BEGIN DATA SECTION

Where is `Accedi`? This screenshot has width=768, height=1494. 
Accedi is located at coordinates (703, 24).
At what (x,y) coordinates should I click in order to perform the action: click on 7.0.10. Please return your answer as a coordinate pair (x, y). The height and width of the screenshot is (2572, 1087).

END DATA SECTION
BEGIN DATA SECTION

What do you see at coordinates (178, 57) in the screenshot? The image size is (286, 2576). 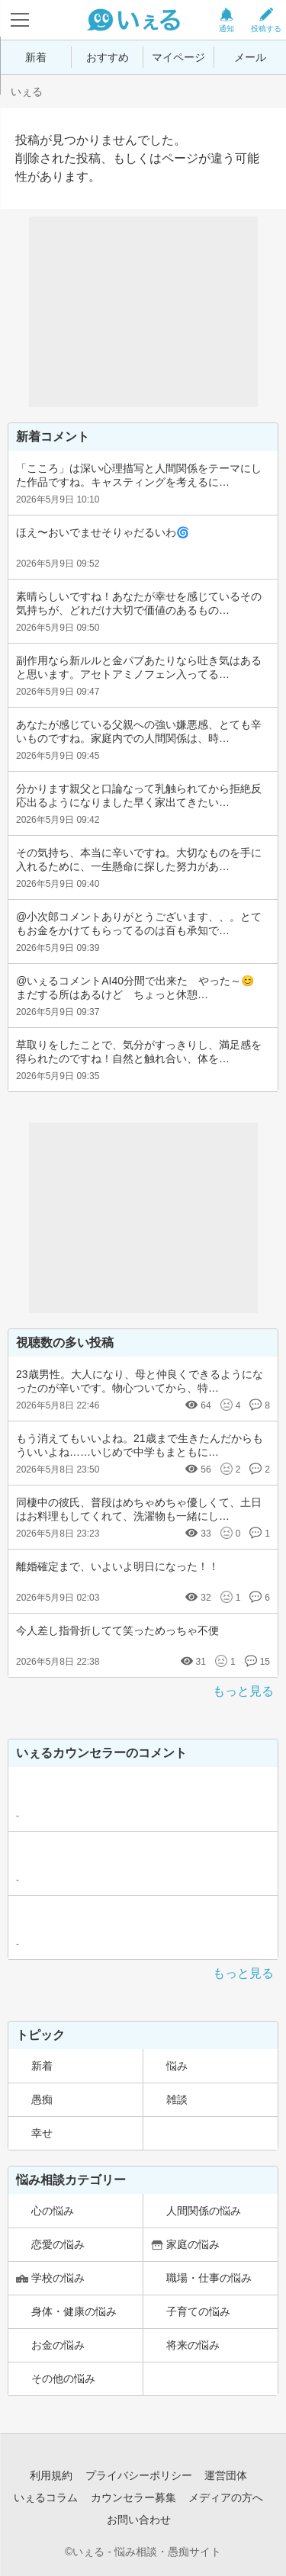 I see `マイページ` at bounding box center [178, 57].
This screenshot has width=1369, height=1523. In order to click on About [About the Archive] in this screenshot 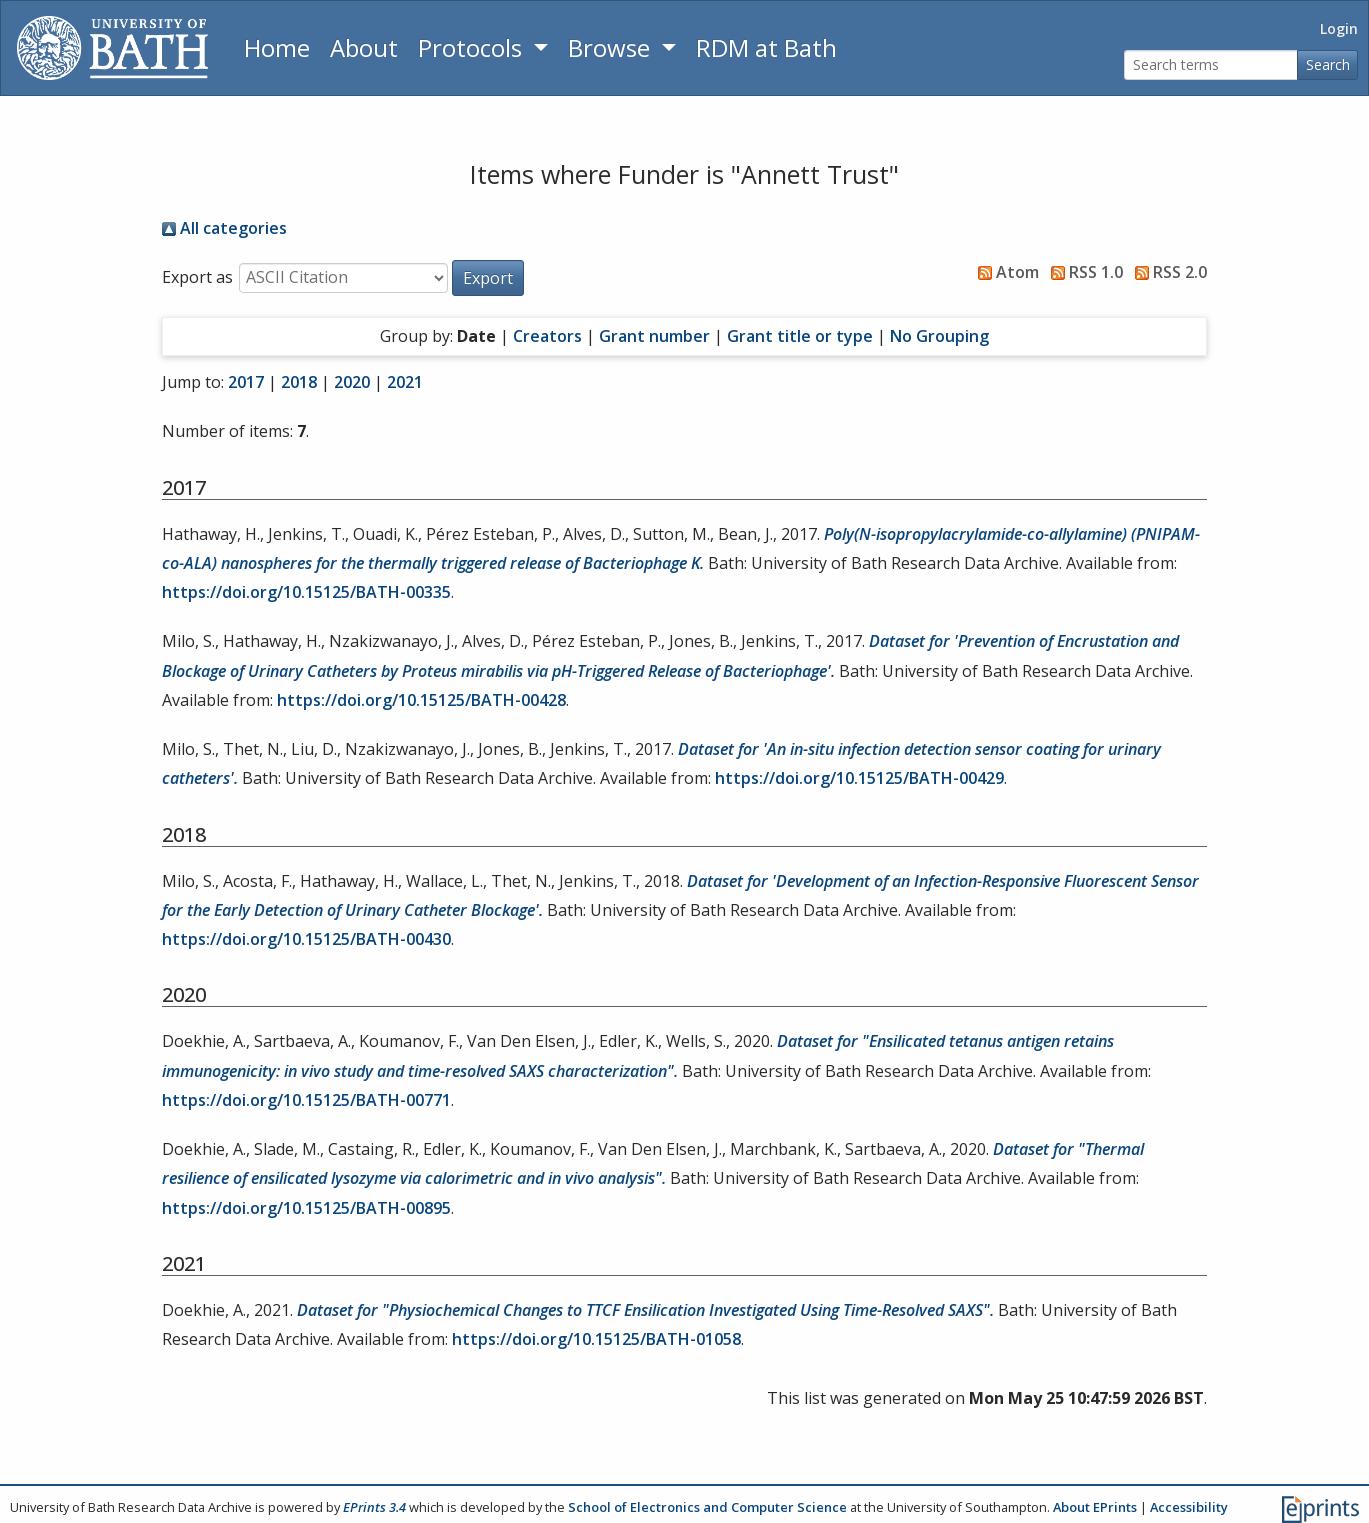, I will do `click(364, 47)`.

END DATA SECTION
BEGIN DATA SECTION

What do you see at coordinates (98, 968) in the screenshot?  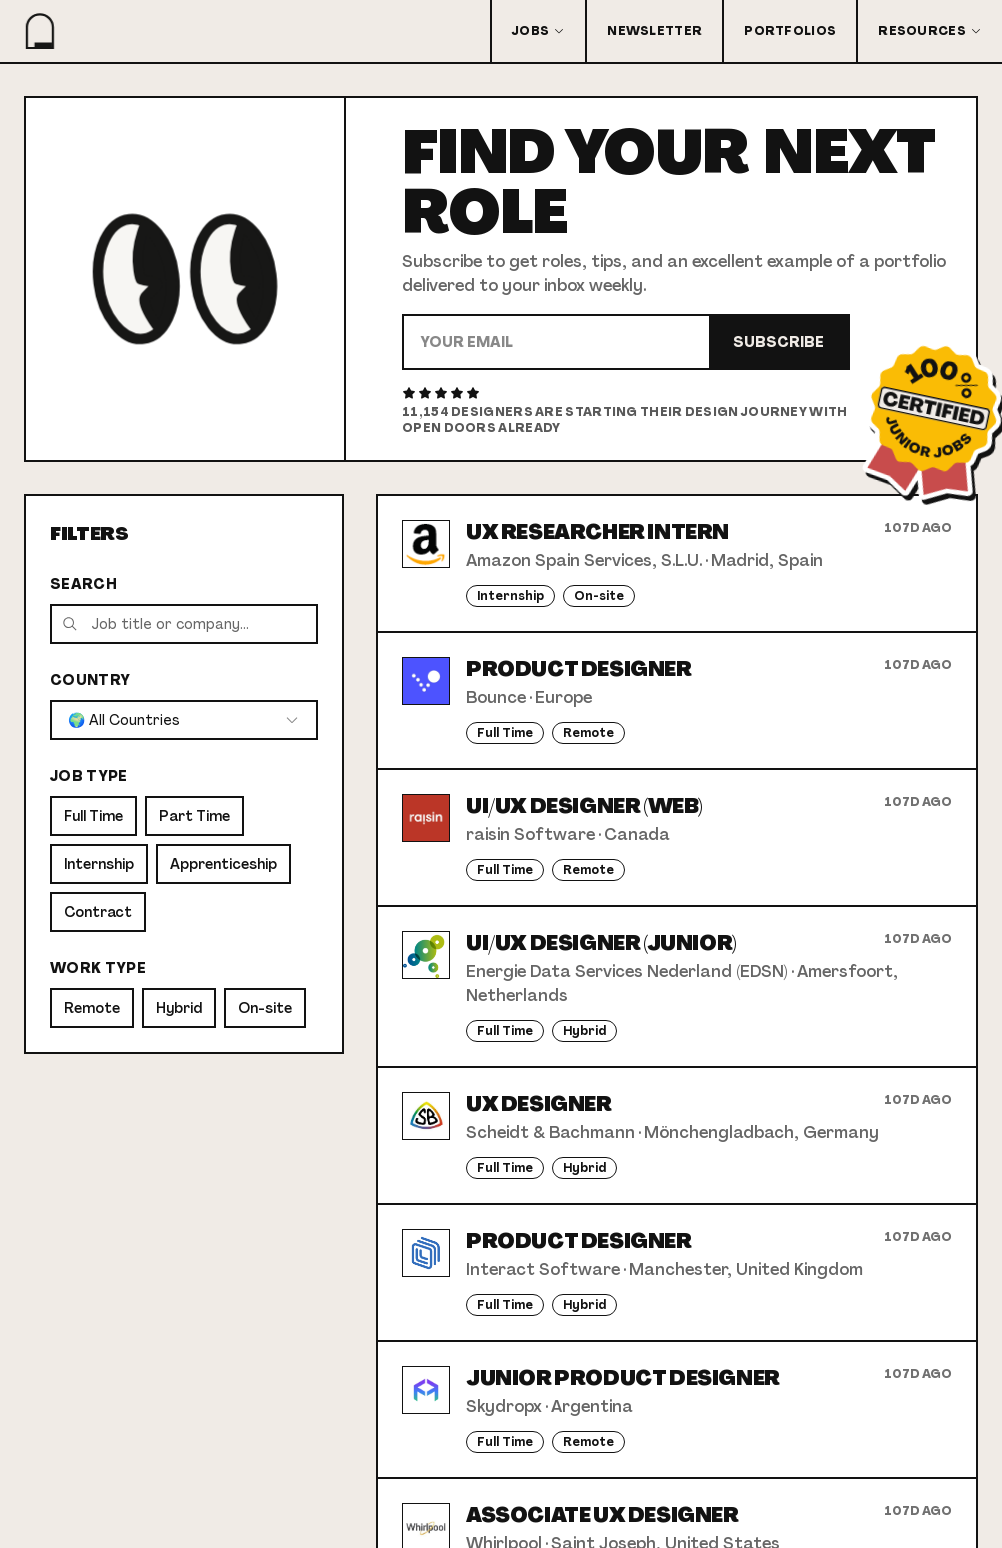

END DATA SECTION

Reproduce exactly the entries above, limited to the lines from the one with "has width=768, height=1494." through the one with "At what (x,y)", both included.

Where is `Accedi`? This screenshot has width=768, height=1494. 
Accedi is located at coordinates (703, 24).
At what (x,y) coordinates should I click in order to perform the action: click on 7.0.10. Please return your answer as a coordinate pair (x, y). The height and width of the screenshot is (2572, 1087).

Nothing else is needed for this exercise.